In almost all the films he’s directed, Gibson seems intent on putting his central character through the most gruelling, soul-destroying experiences of physical and emotional pain possible. It almost feels as if Gibson’s religious bent favours persecution and salvation through the scorching fires of enduring unimaginable horrors, and Hacksaw Ridge does nothing to dissuade this argument. Whether you ascribe to Gibson’s particular cinematic vernacular or not at least you could argue he leaves nothing off the table; Hacksaw’s monumental power is in the characters, not so much the violence surrounding them, and Garfield, together with Weaving and (surprisingly) Vince Vaughn, deliver award-worthy performances across the board. They form a trio of compelling characters with depth, all of whom we invest in and care about – Weaving easily outclasses everyone he shares the screen with, which is no mean feat considering the talent Gibson has at his command – and there’s little doubt the film is perhaps one of the truly great war films to not only depict war, but the emotional toll it takes on people.

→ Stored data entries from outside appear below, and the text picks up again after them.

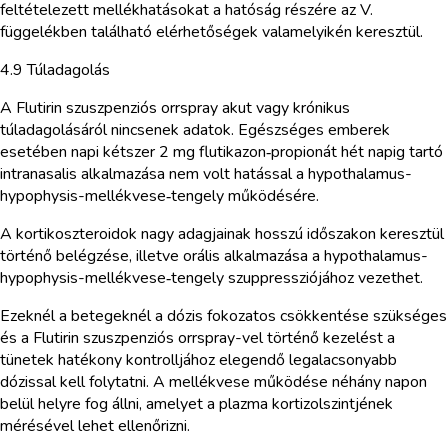
feltételezett mellékhatásokat a hatóság részére az V.
függelékben található elérhetőségek valamelyikén keresztül.
4.9 Túladagolás
A Flutirin szuszpenziós orrspray akut vagy krónikus
túladagolásáról nincsenek adatok. Egészséges emberek
esetében napi kétszer 2 mg flutikazon‑propionát hét napig tartó
intranasalis alkalmazása nem volt hatással a hypothalamus-
hypophysis-mellékvese‑tengely működésére.
A kortikoszteroidok nagy adagjainak hosszú időszakon keresztül
történő belégzése, illetve orális alkalmazása a hypothalamus-
hypophysis-mellékvese‑tengely szuppressziójához vezethet.
Ezeknél a betegeknél a dózis fokozatos csökkentése szükséges
és a Flutirin szuszpenziós orrspray-vel történő kezelést a
tünetek hatékony kontrolljához elegendő legalacsonyabb
dózissal kell folytatni. A mellékvese működése néhány napon
belül helyre fog állni, amelyet a plazma kortizolszintjének
mérésével lehet ellenőrizni.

Hacksaw Ridge is intense, muscular filmmaking from Mel Gibson; it scours the audience with human depravity, and bell-curves its emotional hinges with captivating work by Teresa Palmer and excellent supporting performances from Rachel Griffiths, Luke Bracey, Ryan Corr, and a smattering of other Aussie acting talent. This film depicts war as hell, as a literal baptism of fire for Desmond Doss, and although it does waver heavily on an idealised sense of heroism in the face of wartime horror, there’s little emotional escape from Gibson’s exceptionally well crafted biographical narrative.